Archive, Poems

CHRIS DOMBROWSKI Bird in My Boot

I have a bird in my muck boot, a leak
that collects water and squeaks with each
step. I thought to patch it but prefer

the company of an invisible warbler
who’s quiet until I walk and goes with me
until I pause, perhaps a lark, can’t tell,

its call muffled under footfalls, refugee
of the seraphim to be sure.  In a dark time,
a poet born near my birthplace wrote,

the eye begins to see. He also knew how
to spell Tittabawassee and that it flowed
via the Saginaw into a desecrated bay

like the shining eyes of a drinker
dulling as a bottle drains.

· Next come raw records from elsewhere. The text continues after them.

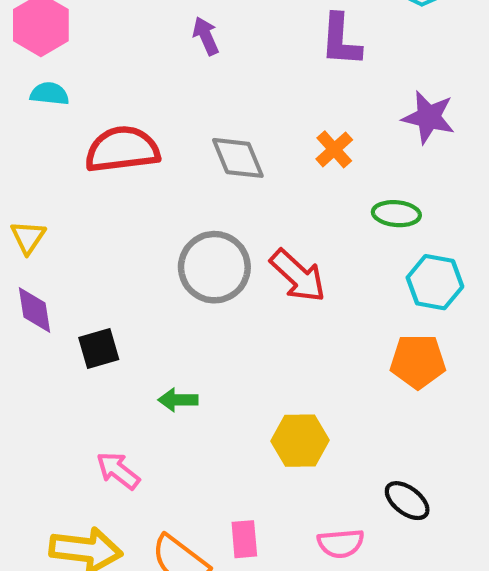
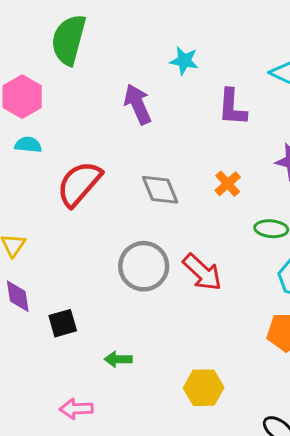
purple arrow: (206, 36) -> (138, 104), size x1.5
red semicircle: (122, 149) -> (79, 184), turned -42
pink arrow: (118, 471) -> (76, 409), turned -40

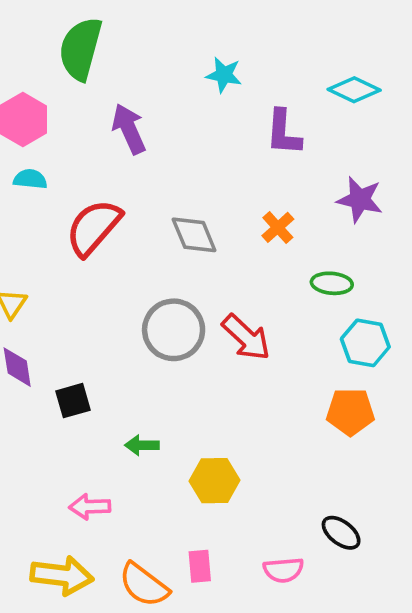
purple arrow: (138, 104) -> (129, 129), moved
yellow hexagon: (204, 388) -> (215, 481), moved

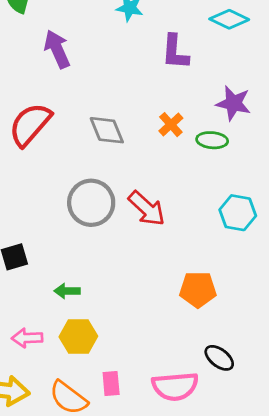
green ellipse: (332, 283) -> (212, 140), moved
orange pentagon: (350, 412) -> (198, 290), moved
yellow hexagon: (215, 481) -> (78, 337), moved
pink semicircle: (283, 570) -> (175, 386), size x1.5

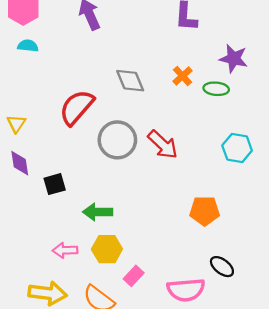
red semicircle: (30, 125) -> (77, 107), moved
green arrow: (67, 291) -> (98, 212), size x1.4
pink rectangle: (111, 383) -> (134, 276), moved, turned 48

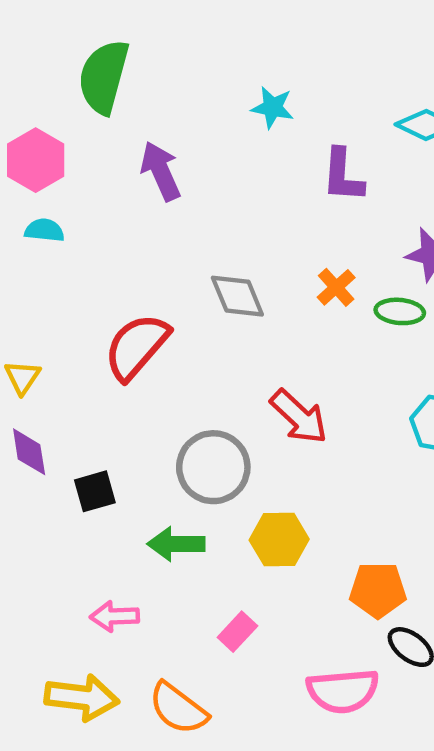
gray circle: (117, 140) -> (213, 467), moved
orange pentagon: (205, 211) -> (378, 590), moved
yellow hexagon: (107, 249) -> (279, 540), moved
pink rectangle: (134, 276) -> (237, 632), moved

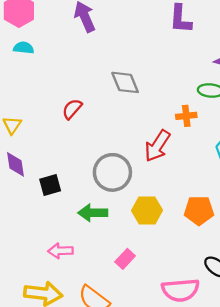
orange cross: (336, 287) -> (186, 116), moved, turned 36
red semicircle: (137, 347) -> (72, 109), size x0.6
red arrow: (299, 417) -> (157, 146), turned 80
orange pentagon: (378, 590) -> (199, 210), moved

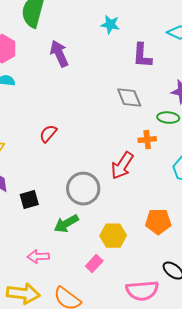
gray diamond: (125, 82) -> (129, 98), moved
yellow hexagon: (147, 210) -> (113, 236), moved
green arrow: (93, 213) -> (66, 224), turned -30

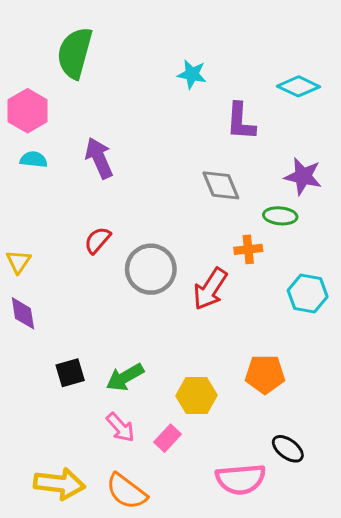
purple arrow: (59, 54) -> (99, 158), moved
gray circle: (83, 189) -> (151, 269), moved
black square: (29, 200) -> (70, 373), moved
pink arrow: (38, 257) -> (120, 427), moved, turned -130

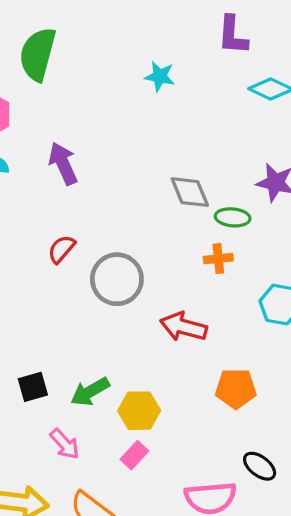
purple L-shape: (241, 121) -> (233, 35), moved
green ellipse: (280, 216) -> (233, 217), moved
red arrow: (210, 289) -> (183, 327), moved, turned 72
yellow hexagon: (196, 396) -> (139, 411), moved
pink arrow: (120, 427) -> (65, 444), moved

I’m not
refuting, only saying that the ear

begins to hear as well, mine did, slight
wings and their settling.  I lived on a bay
I wished to enter permanently despite

a beloved’s touch and the predawn
whisperings of our children in the room
adjacent, and took heart in the poet’s

wondering if madness wasn’t nobility of soul
at odds with circumstance
until a young man
several states away, a child himself, entered

a school and shot twenty children. I untacked
the quoted syllables from the wall. Madness
was madness, that’s all. The wind that day

blew very hard and a kestrel hover-hunting
coastline snatched a woodcock from the air,
turning the late migrant into a formless

swirl of feathers, then stood in the yard
picking plumage from its prey’s upturned
breast. Slick meat hanging from its beak,

it stared me down, masked eyes looking past
my human to the one that aches to survive—
it lit ultimately in a blur of grey-orange,

leaving its mark to billow as it disappeared
into that country owned by the winged,
upon whose constant intercession I depend.

Chris Dombrowski is the author of two full-length poetry collections, most recently Earth Again (Wayne State University Press, 2013), and the memoir Body of Water (Milkweed Editions, 2016).  He lives with his family in Missoula, MT, where he directs the Beargrass Writing Workshops.